Uncharted 4 non è un open world, non tende quindi a mostrare muscoli dal punto di vista espansivo, ma ammalia con una cura del dettaglio maniacale sia nei modelli dei personaggi (semplicemente pazzeschi) che negli ambienti. Dalla splendida costiera amalfitana allo sconfinato Madagascar, passando per le fredde grotte della Scozia, ogni luogo di Uncharted 4 ha le sue peculiarità, il suo clima, i suoi bellissimi panorami, conferendo loro un aspetto unico e pulsante, suggestivo e irripetibile, da far venire subito voglia di rivisitarlo a fondo. Il tutto aggraziato da effetti di illuminazione globale di ultima generazione, negli esterni come negli interni, padronanza assoluta di elementi come acqua, vento, fumo di esplosioni, polvere sugli scaffali (!) e blur utilizzato nel modo giusto.
Rare sbavature, come può essere del dithering su alcune ombre, o la scelta di rimanere ancorati ai 30 frame al secondo (il multiplayer invece è a 60) non inficiano quella che è una produzione monumentale, che crea un solco tra sé e quanto visto in precedenza, con l’auspicio che altri prendano a riferimento l’ultima fatica dei Naughty Dog. Budget permettendo chiaramente, citando un altro first party come Horizon: Zero Dawn che potrebbe settare nuovi standard su PS4, ma i Guerrilla Games non si sono in passato dimostrati altrettanto affidabili quanto i cagnacci californiani, che assimilano e dettano come pochi altri.

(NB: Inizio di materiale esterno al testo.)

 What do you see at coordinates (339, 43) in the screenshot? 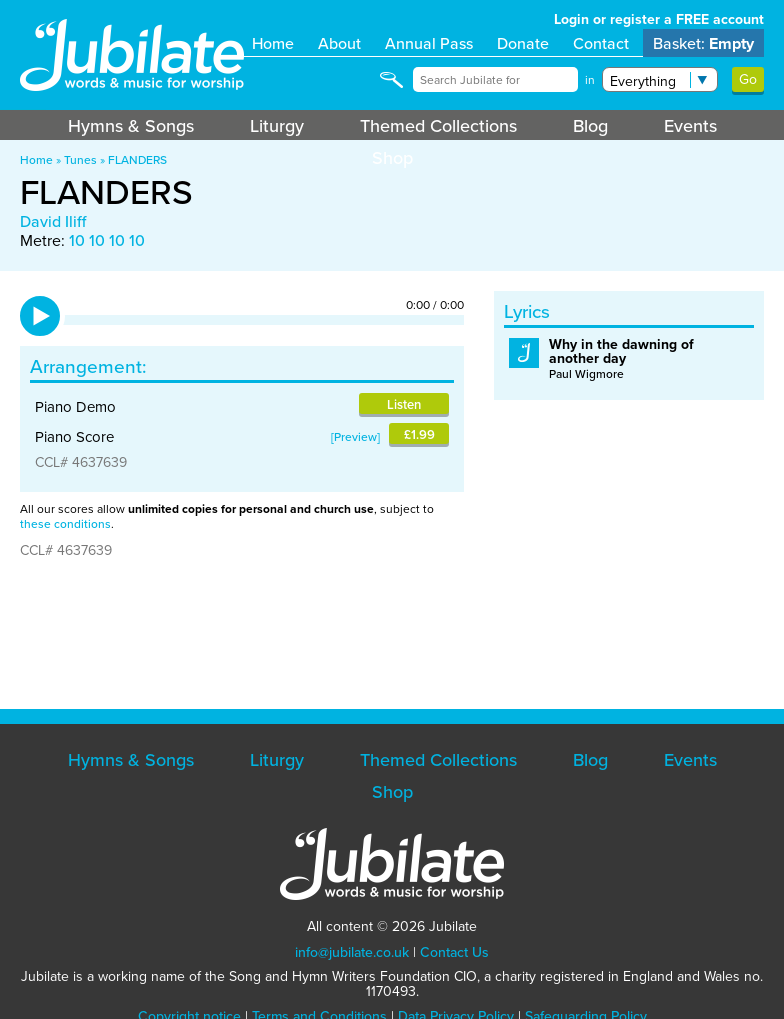
I see `About` at bounding box center [339, 43]. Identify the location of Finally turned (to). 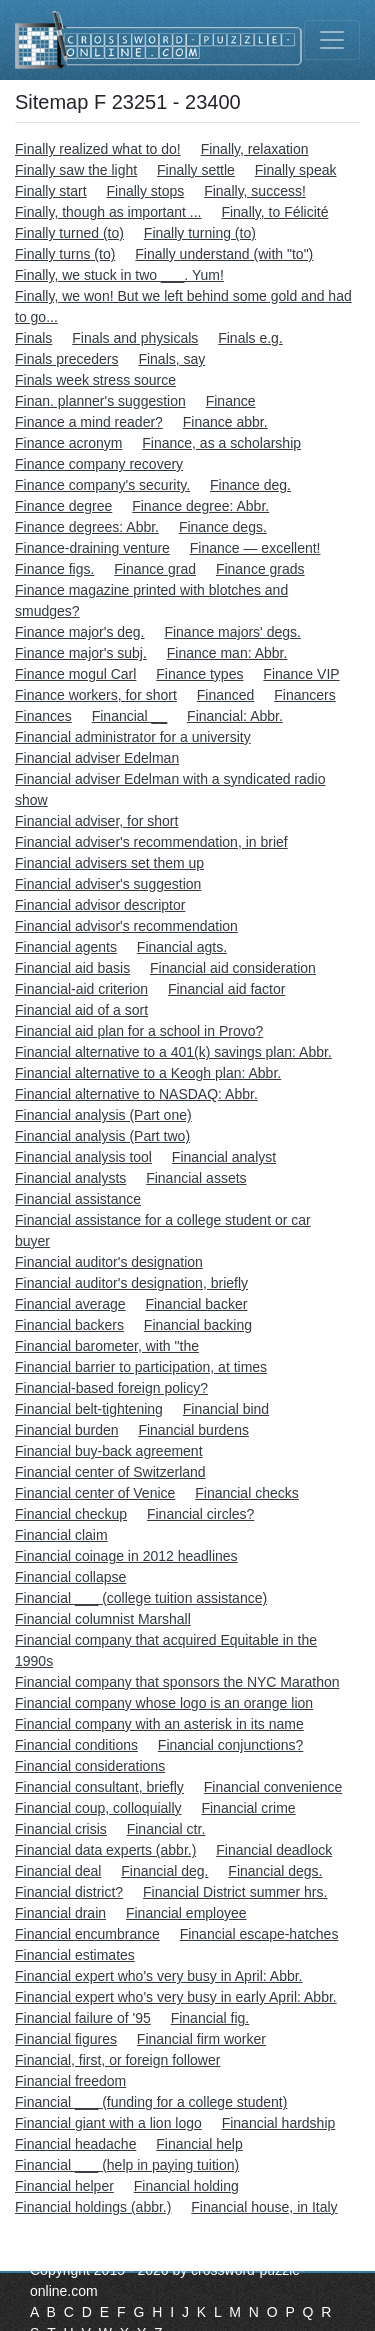
(69, 233).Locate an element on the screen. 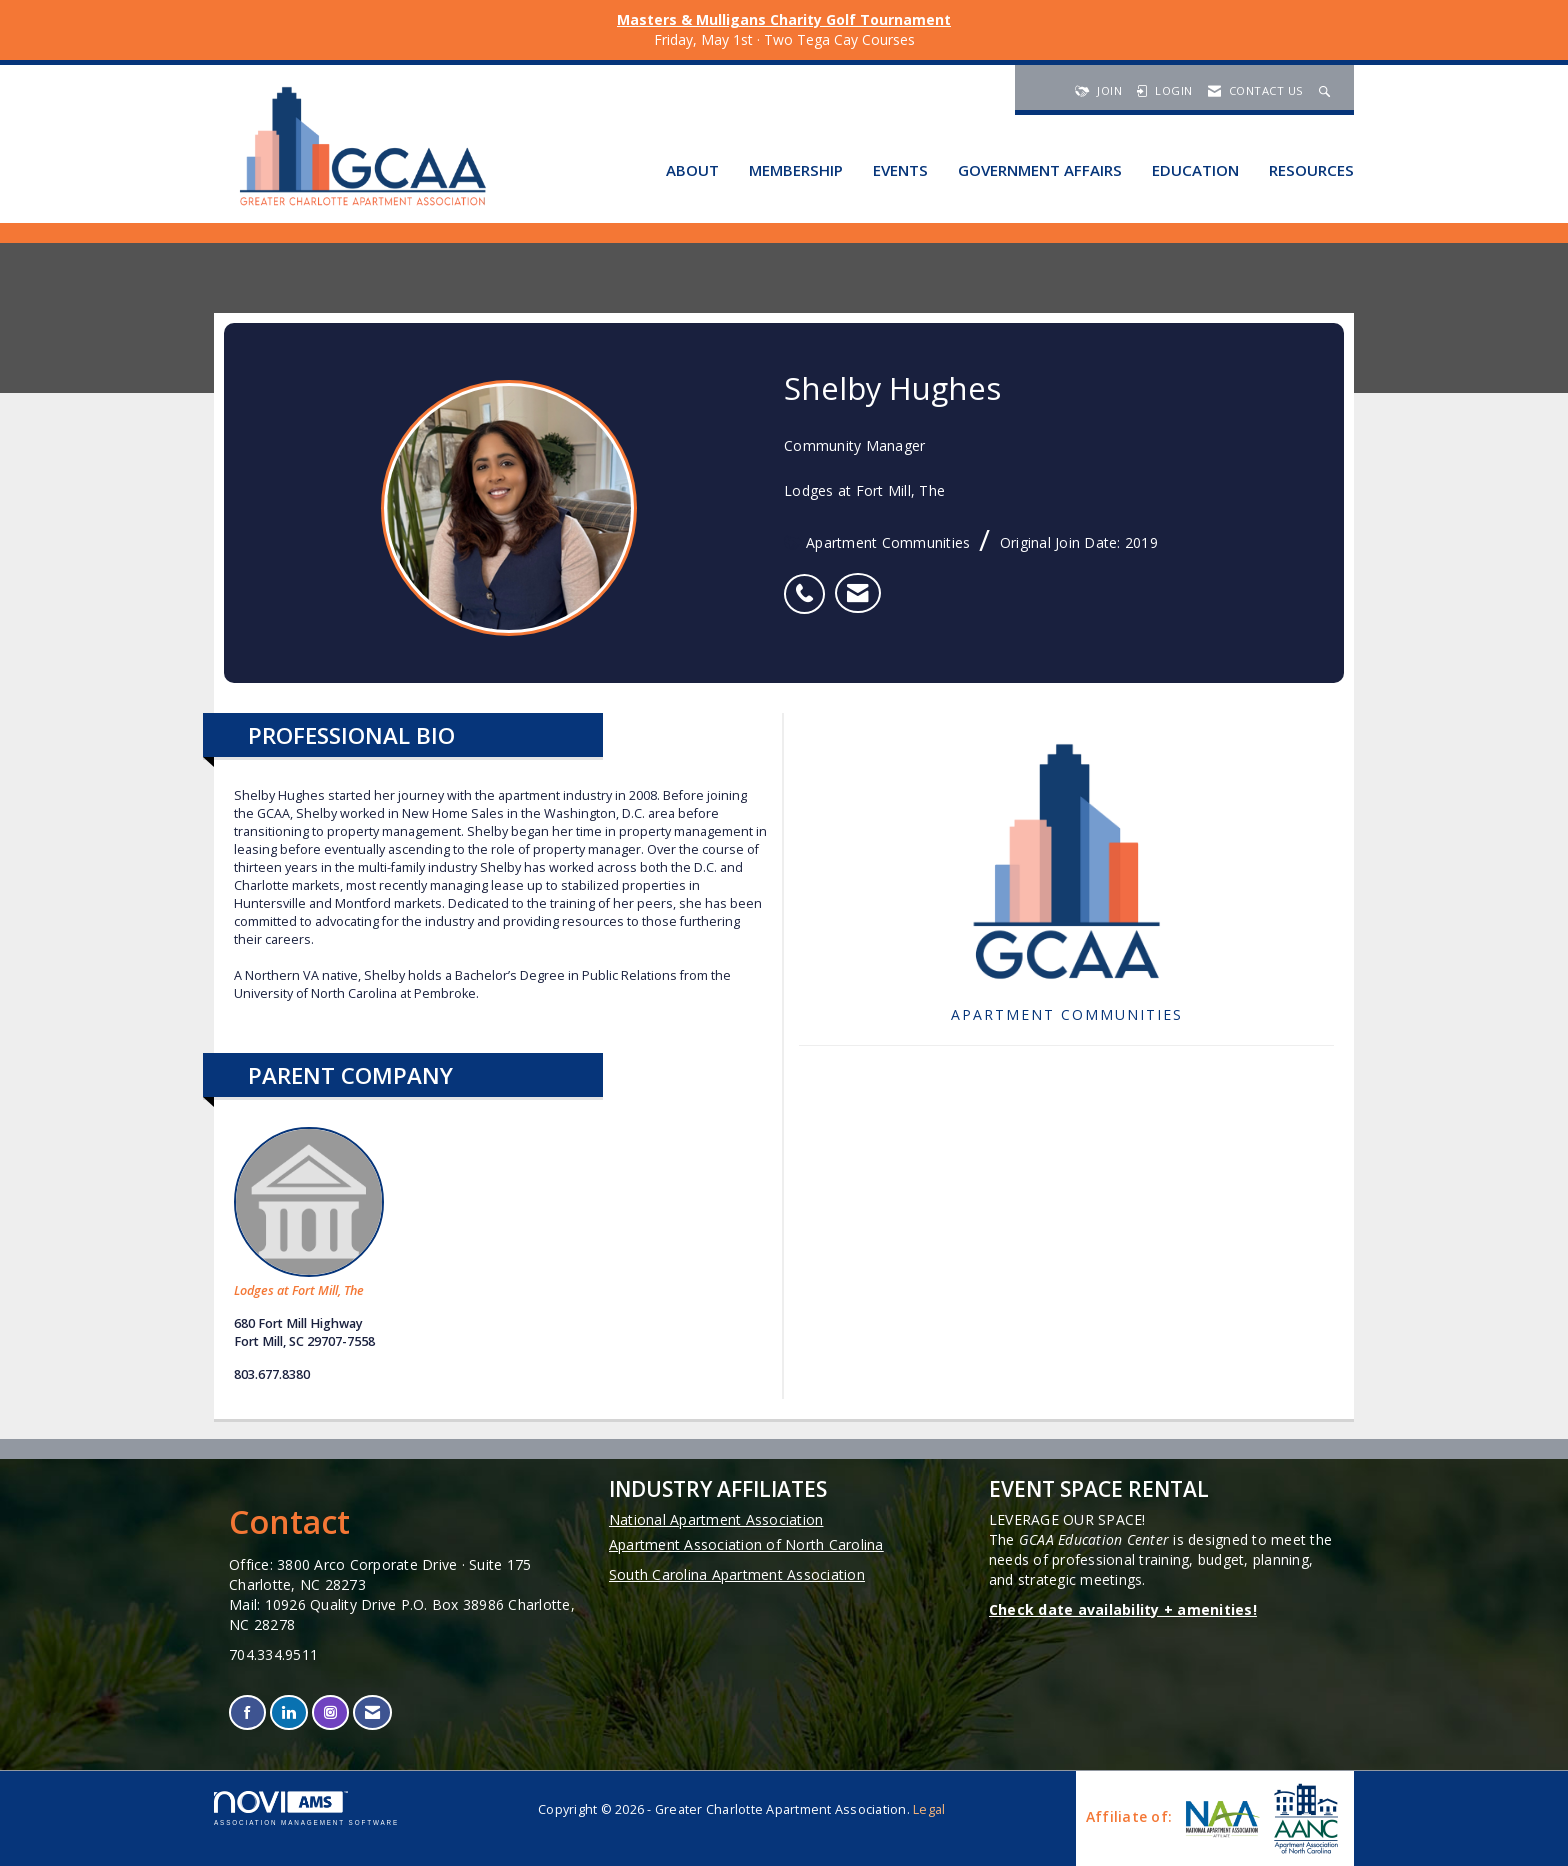  Events is located at coordinates (900, 170).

Decisivo anche il sonoro, nonostante il compositore cambiato (ma la main thene è al suo posto); gli effetti audio sono ancora più realistici, per esempio una granata che vi esplode a pochi metri la sentirete eccome, rispetto ai vecchi Uncharted.
Ottimo anche il doppiaggio italiano, che si piazza al passo di quello originale come qualità recitativa migliorando ulteriormente labiale e mixaggio, variabile in base alla distanza tra i personaggi (o l’ambiente, per esempio l’eco di una grotta) ma che al contempo evita quei piccoli problemi che affliggevano il doppiaggio di The Last of Us, in cui bastava dare di spalle a Ellie per non capire quasi una mazza di quello che diceva.

Il multiplayer è stato provato prima nella beta di qualche mese fa e ora in questa versione definitiva, dimostrandosi a conti fatti nulla di rivoluzionario ma sufficientemente divertente, seppur ancora avaro in contenuti. Scelta comunque condivisibile, quella di occuparsi innanzitutto di confezionare un prodotto single-player all’altezza in tempo per la sua uscita, per poi aggiungere contenuti per il multiplayer con il passare del tempo, e gratuitamente.

 
Il raccontato non ambiva a ripetere l’irripetibile giacché Uncharted non è The Last of Us, ma eleva la serie ad un grado di maturazione reclamando una collocazione di prestigio nel salone dei grandi videogiochi. La azione si preserva dalla monotonia dello sparo/riparo ad oltranza per offrire una maggiore varietà, esprimendo attorno a sé maggior spazio di manovra. Si può anche stare a cercare l’imperfezione, e prima o poi ve ne si trovano, salvo poi decidere che a prevalere è l’appagamento incontestabile dell’avventura. Che non è solo grafica, la quale in ogni caso completa l’eccellenza che in raggiro dei limiti tecnici della PS4 1.0, crea in data 10/5/2016 un solco tra sé e il resto, il pre e il post Uncharted 4, tramite il quale chiunque aneli a limitrofi traguardi dovrà confrontarsi, non prima di averne tessute le lodi.